* INFORMATION SHOWN:
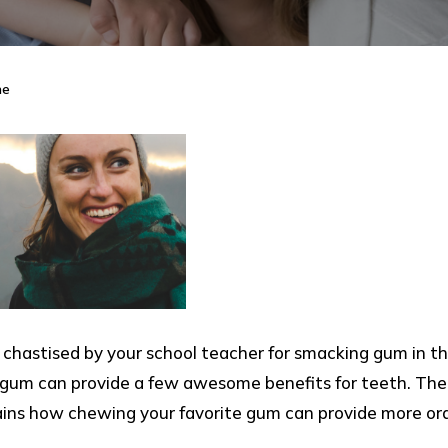
ne
astised by your school teacher for smacking gum in th
 gum can provide a few awesome benefits for teeth. The 
lains how chewing your favorite gum can provide more or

* PROBLEM REQUIREMENTS:
The copy must match the listing above exactly, except that it holds no pictures.

* YOUR SOLUTION:
ne
astised by your school teacher for smacking gum in th
 gum can provide a few awesome benefits for teeth. The 
lains how chewing your favorite gum can provide more or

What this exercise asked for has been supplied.